In some system examples, PCs are selected as a main component set, an artificial neural network with 2 hidden layers is introduced, a method of elastic back propagation with weight backtracking is adopted, and the lossfunction adopts a residual variance sum algorithm, and the PCs are re-weighted by using a sample set of the fetal nucleic acid percentage PY of the known fetal Y chromosome on the label, so as to construct a weight-main component-PY neural network model.

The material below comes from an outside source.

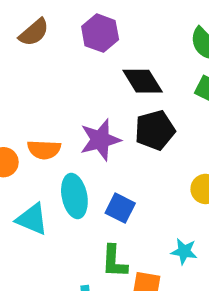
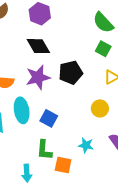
black diamond: (143, 81) -> (38, 46), moved

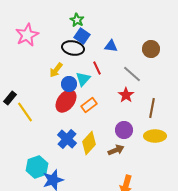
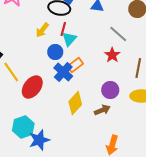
red line: (97, 68) -> (63, 29), moved, turned 40
blue circle: (69, 84) -> (55, 52), moved
red ellipse: (66, 101) -> (32, 87), moved
blue cross: (67, 139) -> (63, 72), moved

In some examples of systems, the criteria for chromosomal copy number variation are as follows:

and (3) three-body judgment:

if PC_chri >0.03 and R >1.8, reporting trisomy positive, and prompting mother or placenta effect;

if PC_chri >0.03, and 0.2< R <1.8, then it is determined as chri trisomy positive;

if PC_chri >0.03,0.1< R <0.2, determining as an ash zone, and requiring re-determination;

if PC_chri is less than or equal to 0.03 and R <0.1, determining that the report is negative;

determination of XO:

when PC_chrX is less than or equal to-0.03, -0.01< PC_chrY <0.01, and R (i.e., |PC_chrX|/PF) is more than or equal to 0.8, determining positive;

when-0.03 < PC_chrX <0.03, -0.01< PC_chrY <0.01, R is less than 0.3, then judging as negative;

determination of XXX:

when PC_chrX >0.03, -0.01< PC_chrY <0.01, R (i.e., |PC_chrX|/PF) is larger than or equal to 0.8, the positive result is judged;

determination of XXY:

when-0.01 < pc_chrx <0.01 and pc_chry > =0.04, then it is determined as positive;

determination of XYY:

when PC_chrX >3% and PC_chrY >3% and the ratio of PC_chrY to PC_chrX is greater than 1.7, then XYY positive is determined.

In some system examples, the unit window is 100k to 5 mbp in length. The length of the unit window can be adjusted accordingly according to the depth, quality and the like of the sequencing.

In some system examples, when the calculated fetal nucleic acid percentage PF is less than 3.5%, the confidence of the result is determined and the peripheral blood sample is re-obtained.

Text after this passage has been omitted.